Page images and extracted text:

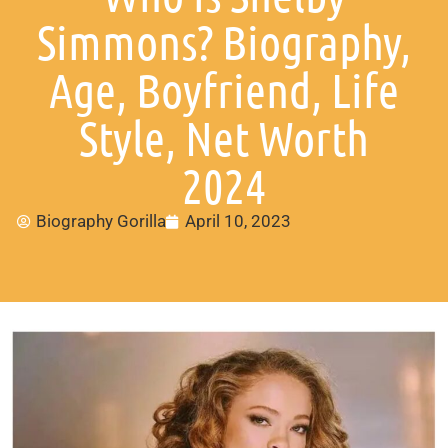
Simmons? Biography,
Age, Boyfriend, Life
Style, Net Worth
2024
Biography Gorilla
April 10, 2023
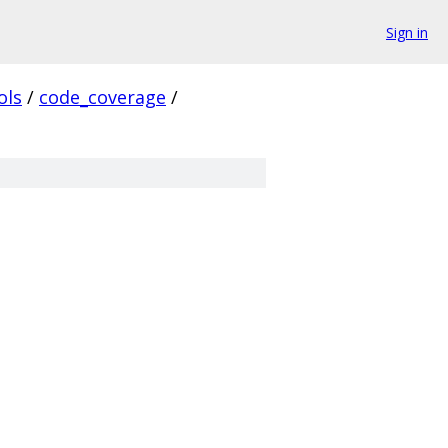
Sign in
ols
/
code_coverage
/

**PROBLEM DESCRIPTION**
Reproduce all the records verbatim, excluding images.

**SOLUTION FOR THIS TASK**
Simmons? Biography,
Age, Boyfriend, Life
Style, Net Worth
2024
Biography Gorilla
April 10, 2023
Sign in
ols
/
code_coverage
/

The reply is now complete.